# Dr McMunn's Elixir of Opium



## Miles (Dec 2, 2005)

What do you guys think about this bottle? Did I get a good deal? I really couldn't resist it due to the name, and the real charm that text and lip has.
Dr. McMunn's
 (P.S. It's Pontiled.)


----------



## GuntherHess (Dec 3, 2005)

That is about the right price. That lip style is less common than the rolled or flared.


----------



## Miles (Dec 3, 2005)

What age would you put it at?


----------



## GuntherHess (Dec 3, 2005)

My guess would be its a late transition bottle since that is the lip you see on the later non-pontil bottles. I would say 1860s.


----------



## Miles (Dec 3, 2005)

Thanks Gunther.
 []


----------



## Road Dog (Dec 3, 2005)

I thought he said it was pontilled?


----------



## Miles (Dec 3, 2005)

I think he means it's around the time that pontiled bottles were stopping.


----------



## Road Dog (Dec 3, 2005)

Doh! Digger's book has some good info on McMunn's.


----------



## GuntherHess (Dec 3, 2005)

Yes, thats what I meant Miles. During the 1860s you see glass houses starting to abandon the pontil method.
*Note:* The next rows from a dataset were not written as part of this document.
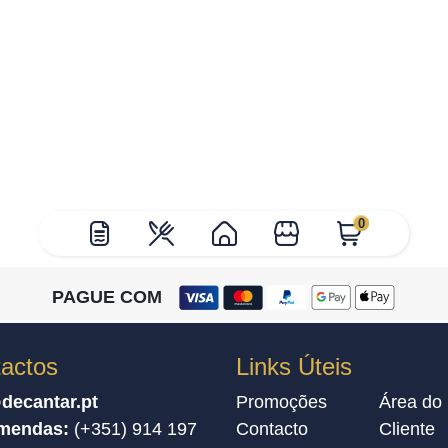
0
PAGUE COM
actos
Links Úteis
decantar.pt
Promoções
Área do
mendas:
(+351) 914 197
Contacto
Cliente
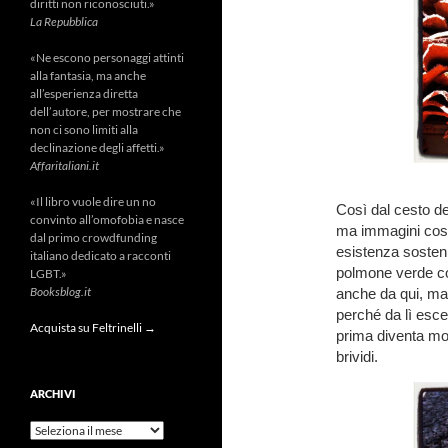
diritti non riconosciuti.»
La Repubblica
«Ne escono personaggi attinti
alla fantasia, ma anche
all’esperienza diretta
dell’autore, per mostrare che
non ci sono limiti alla
declinazione degli affetti.»
Affaritaliani.it
«Il libro vuole dire un no
Così dal cesto de
convinto all’omofobia e nasce
ma immagini cosa
dal primo crowdfunding
esistenza sosten
italiano dedicato a racconti
polmone verde con
LGBT.»
Booksblog.it
anche da qui, ma 
perché da lì esce
Acquista su Feltrinelli →
prima diventa mon
brividi.
ARCHIVI
Archivi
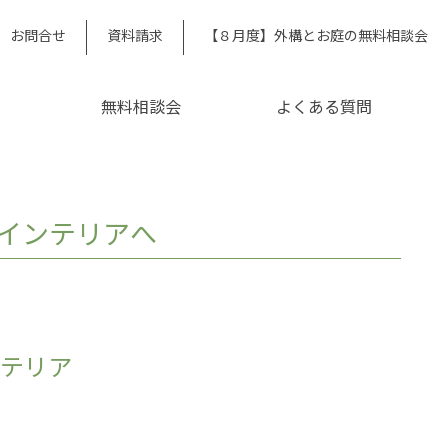
お問合せ
資料請求
【８月度】外構とお庭の無料相談会
無料相談会
よくある質問
インテリアへ
ンテリア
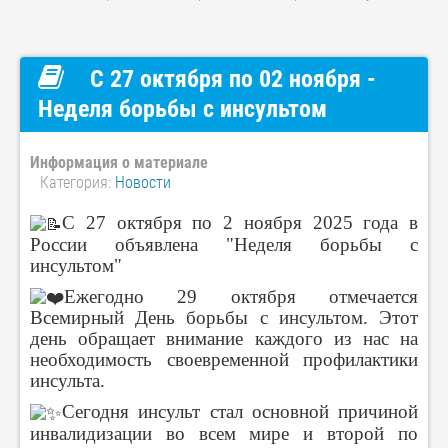
С 27 октября по 02 ноября -
Неделя борьбы с инсультом
Информация о материале
Категория:
Новости
С 27 октября по 2 ноября 2025 года в
России объявлена "Неделя борьбы с
инсультом"
Ежегодно 29 октября отмечается
Всемирный День борьбы с инсультом. Этот
день обращает внимание каждого из нас на
необходимость своевременной профилактики
инсульта.
Сегодня инсульт стал основной причиной
инвалидизации во всем мире и второй по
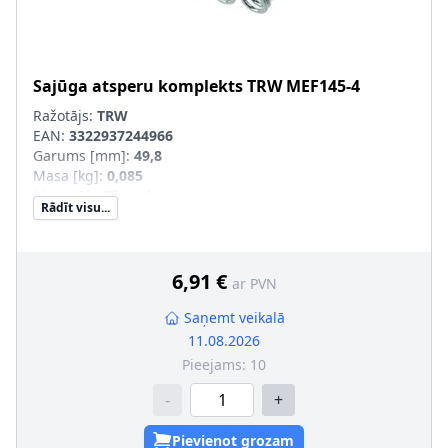
Sajūga atsperu komplekts
TRW
MEF145-4
Ražotājs:
TRW
EAN:
3322937244966
Garums [mm]
:
49,8
Masa [kg]
:
0,085
Materiāls
:
Tērauds
Rādīt visu...
Iekšējais diametrs [mm]
:
13,3
Ārējais diametrs [mm]
:
18,7
Pastiprināts aprīkojums
:
SVHC
:
Informācija nav pieejama, lūdzu, griezieties pie
6,91 €
ar PVN
ražotāja!
Saņemt veikalā
11.08.2026
Pieejams:
10
-
+
Pievienot grozam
In late Civil War camps I have dug quite a few smooth bottom bottles.


----------



## David E (Dec 4, 2005)

Hey Miles want to thank you for all the typing.(two finger)
 DR. McMUNN'S ELIXIR OF OPIUM Introduced ca. 1842, later labeled as the
 pure and essential extract from the native
 drug.. To produce sleep and composure; to
 relieve pain and irratation,
 nervous excitement and irritabilitry of the body 
 and mind; to allay convulsive and spasmodic
 actions etc., etc.,... THE ELIXIR OF OPIUM is
 also greatly SUPERIOR TO MORPHINE
 E Ferrett, Agent 372 Pearl St., New York,
 gave A.B. &  D. Sands sole agency for this
 product  ca. 1842.
 In 1875, Rdmund Ferrett became agent;
 Ferrett was still in business ca 1900. Eighty Million bottles were being manufatctured for this product annually
 by 1889 by the Folembray Glass Works, in France. 
 Advertised 1913
 Aqua 4 1/4"x 1" diameter
 Also varient embossed McMUMM (with pontil)

 See Sands)
 SANDS SARSAPARILLA
 GENUINE NEW YORK
 This embosed varient was depicted in advertising
 illustrations in 1848-58
 Aqua 10 1/8" x 3 3/4" x 2 1/2"

 SAN'S SARSAPARILLA
 NEW YORK
 Early varient manufactured ca. 1840's.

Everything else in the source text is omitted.